# **7. Merging, Joining & Concatenation**

## **4. Aligning & Combining Data with Different Indexes**

In [8]:
import pandas as pd
import numpy as np

**Aligning & Combining Data with Different Indexes**, a subtle but powerful aspect of pandas that enables **clean and intelligent merging of datasets** when their indexes don’t exactly match.

This concept is especially important when:

* You want to **align data structures** for mathematical operations.
* You are **combining partially overlapping datasets**.
* You're filling missing values intelligently using other data sources.

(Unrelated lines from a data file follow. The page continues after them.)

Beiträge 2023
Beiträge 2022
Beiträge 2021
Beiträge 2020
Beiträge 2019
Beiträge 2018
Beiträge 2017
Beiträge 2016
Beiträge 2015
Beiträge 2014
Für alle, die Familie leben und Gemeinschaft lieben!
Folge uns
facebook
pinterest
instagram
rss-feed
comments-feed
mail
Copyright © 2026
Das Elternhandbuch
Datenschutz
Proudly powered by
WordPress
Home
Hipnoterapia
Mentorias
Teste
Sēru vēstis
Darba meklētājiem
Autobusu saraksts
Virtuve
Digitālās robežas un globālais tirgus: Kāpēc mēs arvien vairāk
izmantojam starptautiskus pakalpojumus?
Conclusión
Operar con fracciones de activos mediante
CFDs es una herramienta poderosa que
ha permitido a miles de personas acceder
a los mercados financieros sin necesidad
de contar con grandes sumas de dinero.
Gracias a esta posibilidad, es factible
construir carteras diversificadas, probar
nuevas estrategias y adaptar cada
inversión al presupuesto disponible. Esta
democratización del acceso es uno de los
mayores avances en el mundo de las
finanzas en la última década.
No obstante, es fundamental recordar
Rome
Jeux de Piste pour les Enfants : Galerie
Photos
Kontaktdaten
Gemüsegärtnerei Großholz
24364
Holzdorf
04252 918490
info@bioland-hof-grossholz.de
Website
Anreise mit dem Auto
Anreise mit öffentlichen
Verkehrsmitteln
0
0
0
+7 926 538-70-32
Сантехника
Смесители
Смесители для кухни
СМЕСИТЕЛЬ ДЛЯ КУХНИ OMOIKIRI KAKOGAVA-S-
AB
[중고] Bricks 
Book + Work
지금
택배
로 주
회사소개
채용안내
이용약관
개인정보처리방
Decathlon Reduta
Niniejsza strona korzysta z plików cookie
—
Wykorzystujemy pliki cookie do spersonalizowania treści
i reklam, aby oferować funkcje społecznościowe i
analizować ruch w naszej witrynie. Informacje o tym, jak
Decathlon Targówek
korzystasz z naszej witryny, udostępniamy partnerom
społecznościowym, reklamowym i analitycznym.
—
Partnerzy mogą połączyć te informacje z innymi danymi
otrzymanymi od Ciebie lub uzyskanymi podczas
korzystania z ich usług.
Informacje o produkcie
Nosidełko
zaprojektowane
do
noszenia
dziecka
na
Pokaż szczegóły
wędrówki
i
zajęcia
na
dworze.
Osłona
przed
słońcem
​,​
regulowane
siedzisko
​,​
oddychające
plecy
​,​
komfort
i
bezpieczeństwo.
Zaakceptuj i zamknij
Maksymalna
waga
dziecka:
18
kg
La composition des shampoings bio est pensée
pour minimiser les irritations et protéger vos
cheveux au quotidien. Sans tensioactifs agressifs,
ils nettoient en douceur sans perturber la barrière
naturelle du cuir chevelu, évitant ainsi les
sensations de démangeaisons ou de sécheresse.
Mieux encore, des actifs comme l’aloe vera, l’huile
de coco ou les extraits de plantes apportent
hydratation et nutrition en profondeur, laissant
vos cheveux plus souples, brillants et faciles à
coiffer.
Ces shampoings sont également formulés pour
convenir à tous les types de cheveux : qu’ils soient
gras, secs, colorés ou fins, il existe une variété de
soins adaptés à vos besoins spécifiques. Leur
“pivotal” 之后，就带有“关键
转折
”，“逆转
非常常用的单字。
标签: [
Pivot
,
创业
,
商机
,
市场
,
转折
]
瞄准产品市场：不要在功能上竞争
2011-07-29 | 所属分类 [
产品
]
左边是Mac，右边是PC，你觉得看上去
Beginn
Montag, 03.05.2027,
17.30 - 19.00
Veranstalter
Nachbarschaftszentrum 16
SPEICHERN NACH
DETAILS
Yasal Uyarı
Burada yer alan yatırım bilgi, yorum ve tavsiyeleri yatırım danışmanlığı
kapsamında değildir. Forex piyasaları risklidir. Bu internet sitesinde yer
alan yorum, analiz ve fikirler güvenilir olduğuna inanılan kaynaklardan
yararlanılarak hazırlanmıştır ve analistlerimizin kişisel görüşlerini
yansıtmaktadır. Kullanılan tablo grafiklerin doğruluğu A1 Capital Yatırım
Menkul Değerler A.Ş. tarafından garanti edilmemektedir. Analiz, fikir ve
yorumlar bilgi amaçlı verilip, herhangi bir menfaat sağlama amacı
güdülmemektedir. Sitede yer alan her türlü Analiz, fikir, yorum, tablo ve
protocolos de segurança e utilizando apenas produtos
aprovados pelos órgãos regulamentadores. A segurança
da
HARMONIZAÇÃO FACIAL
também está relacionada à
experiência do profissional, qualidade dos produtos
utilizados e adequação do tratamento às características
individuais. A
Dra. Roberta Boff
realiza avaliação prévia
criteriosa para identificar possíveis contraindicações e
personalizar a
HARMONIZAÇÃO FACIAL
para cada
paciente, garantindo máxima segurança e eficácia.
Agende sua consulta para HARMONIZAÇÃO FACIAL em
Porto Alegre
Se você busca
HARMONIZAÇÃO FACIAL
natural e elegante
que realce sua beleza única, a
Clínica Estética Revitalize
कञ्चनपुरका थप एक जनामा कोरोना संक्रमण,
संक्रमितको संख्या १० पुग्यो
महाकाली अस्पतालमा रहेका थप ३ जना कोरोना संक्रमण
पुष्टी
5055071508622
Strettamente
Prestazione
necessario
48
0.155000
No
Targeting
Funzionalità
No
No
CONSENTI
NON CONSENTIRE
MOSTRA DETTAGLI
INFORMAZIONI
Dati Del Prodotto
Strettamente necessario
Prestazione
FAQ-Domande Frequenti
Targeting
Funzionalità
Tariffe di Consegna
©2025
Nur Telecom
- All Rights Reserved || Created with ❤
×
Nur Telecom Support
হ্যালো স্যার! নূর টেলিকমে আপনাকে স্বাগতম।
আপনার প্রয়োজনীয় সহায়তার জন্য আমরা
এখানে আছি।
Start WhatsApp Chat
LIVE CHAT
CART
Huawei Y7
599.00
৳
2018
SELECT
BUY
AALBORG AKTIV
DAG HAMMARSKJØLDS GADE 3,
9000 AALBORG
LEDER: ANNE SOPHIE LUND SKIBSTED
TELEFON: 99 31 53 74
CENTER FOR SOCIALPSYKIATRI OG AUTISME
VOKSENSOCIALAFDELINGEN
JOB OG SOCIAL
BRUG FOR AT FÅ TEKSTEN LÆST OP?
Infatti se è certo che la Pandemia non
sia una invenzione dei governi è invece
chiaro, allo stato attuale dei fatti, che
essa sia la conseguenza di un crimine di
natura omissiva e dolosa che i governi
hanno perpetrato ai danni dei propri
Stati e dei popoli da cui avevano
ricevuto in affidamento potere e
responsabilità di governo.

## ✅ 1. What It Does and When to Use It

### 🔹 What It Does:

Pandas provides tools like **`.align()`** and **`.combine_first()`** to:

* **Align indexes** of two Series or DataFrames.
* Perform **element-wise operations** safely on mismatched data.
* Combine data **intelligently** while **preserving non-null values**.

### 🔹 When to Use:

* Two datasets have **different or partially overlapping indexes**.
* You're doing **mathematical operations** (add, subtract, etc.) across Series/DataFrames.
* You want to **fill missing values** in one dataset using values from another.
* You want to ensure **both DataFrames have the same shape** for safe comparison.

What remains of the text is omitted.